School of Computer Science and Software Engineering, University of Western Australia, Crawley, Australia.
PLoS One. 2010 Nov 3;5(11):e13797. doi: 10.1371/journal.pone.0013797.
Neuraminidase inhibitors were used to reduce the transmission of pandemic influenza A/H1N1 2009 at the early stages of the 2009/2010 pandemic. Policies for diagnosis of influenza for the purposes of antiviral intervention differed markedly between and within countries, leading to differences in the timing and scale of antiviral usage.
METHODOLOGY/PRINCIPAL FINDINGS: The impact of the percentage of symptomatic infected individuals who were diagnosed, and of delays to diagnosis, for three antiviral intervention strategies (each with and without school closure) were determined using a simulation model of an Australian community. Epidemic characteristics were based on actual data from the A/H1N1 2009 pandemic including reproduction number, serial interval and age-specific infection rate profile. In the absence of intervention an illness attack rate (AR) of 24.5% was determined from an estimated R(0) of 1.5; this was reduced to 21%, 16.5% or 13% by treatment-only, treatment plus household prophylaxis, or treatment plus household plus extended prophylaxis antiviral interventions respectively, assuming that diagnosis occurred 24 hours after symptoms arose and that 50% of symptomatic cases were diagnosed.
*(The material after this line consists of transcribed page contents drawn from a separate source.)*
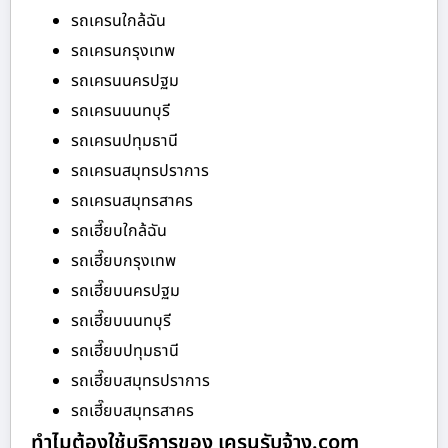
รถเครนใกล้ฉัน
รถเครนกรุงเทพ
รถเครนนครปฐม
รถเครนนนทบุรี
รถเครนปทุมธานี
รถเครนสมุทรปราการ
รถเครนสมุทรสาคร
รถเฮี๊ยบใกล้ฉัน
รถเฮี๊ยบกรุงเทพ
รถเฮี๊ยบนครปฐม
รถเฮี๊ยบนนทบุรี
รถเฮี๊ยบปทุมธานี
รถเฮี๊ยบสมุทรปราการ
รถเฮี๊ยบสมุทรสาคร
ทำไมต้องใช้บริการของ เครนรับจ้าง.com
If diagnosis occurred without delay, ARs decreased to 17%, 12.2% or 8.8% respectively. If 90% of symptomatic cases were diagnosed (with a 24 hour delay), ARs decreased to 17.8%, 11.1% and 7.6%, respectively.
The ability to rapidly diagnose symptomatic cases and to diagnose a high proportion of cases was shown to improve the effectiveness of all three antiviral strategies. For epidemics with R(0)< = 1.5 our results suggest that when the case diagnosis coverage exceeds ∼70% the size of the antiviral stockpile required to implement the extended prophylactic strategy decreases. The addition of at least four weeks of school closure was found to further reduce cumulative and peak attack rates and the size of the required antiviral stockpile.
神经氨酸酶抑制剂曾被用于降低 2009 年大流行性流感 A/H1N1 的传播,在 2009/2010 年大流行的早期阶段使用。各国之间和各国之内用于诊断流感以进行抗病毒干预的政策有很大差异,导致抗病毒药物使用的时机和规模不同。
方法/主要发现:利用澳大利亚社区模拟模型,确定了三种抗病毒干预策略(每种策略都包括和不包括学校停课)中,被诊断出患有症状的感染者百分比以及诊断延误的影响。根据包括繁殖数、序列间隔和特定年龄组感染率特征在内的实际数据,确定了大流行性流感 A/H1N1 的流行特征。在没有干预的情况下,根据估计的 R(0)为 1.5,确定发病率(AR)为 24.5%;仅治疗、治疗加家庭预防或治疗加家庭加延长预防的抗病毒干预分别将发病率降低至 21%、16.5%或 13%,假设诊断发生在症状出现后 24 小时,并且 50%的有症状病例被诊断。如果没有延迟进行诊断,则发病率分别降至 17%、12.2%或 8.8%。如果 90%的有症状病例被诊断(有 24 小时的延迟),则发病率分别降至 17.8%、11.1%和 7.6%。
迅速诊断出有症状的病例并诊断出较高比例的病例的能力被证明可以提高所有三种抗病毒策略的有效性。对于 R(0)<=1.5 的疫情,我们的结果表明,当病例诊断覆盖率超过约 70%时,实施延长预防策略所需的抗病毒储备量就会减少。增加至少四周的学校停课被发现可以进一步降低累计和峰值发病率以及所需抗病毒储备量。